Task →
The response should consist of the data below, copied exactly, with no pictures in it.

Saved entries

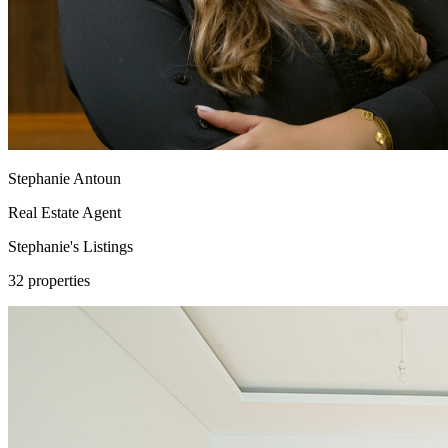
Stephanie Antoun
Real Estate Agent
Stephanie's
Listings
32 properties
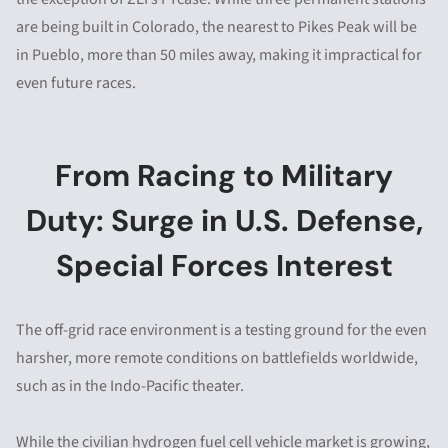
are being built in Colorado, the nearest to Pikes Peak will be
in Pueblo, more than 50 miles away, making it impractical for
even future races.
From Racing to Military
Duty: Surge in U.S. Defense,
Special Forces Interest
The off-grid race environment is a testing ground for the even
harsher, more remote conditions on battlefields worldwide,
such as in the Indo-Pacific theater.
While the civilian hydrogen fuel cell vehicle market is growing,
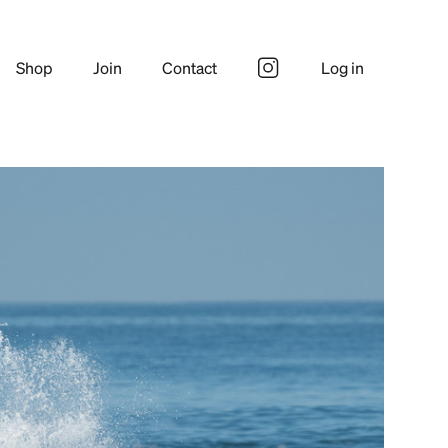
Shop
Join
Contact
Log in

Answer for the task →
Stephanie Antoun
Real Estate Agent
Stephanie's
Listings
32 properties
are being built in Colorado, the nearest to Pikes Peak will be
in Pueblo, more than 50 miles away, making it impractical for
even future races.
From Racing to Military
Duty: Surge in U.S. Defense,
Special Forces Interest
The off-grid race environment is a testing ground for the even
harsher, more remote conditions on battlefields worldwide,
such as in the Indo-Pacific theater.
While the civilian hydrogen fuel cell vehicle market is growing,
Shop
Join
Contact
Log in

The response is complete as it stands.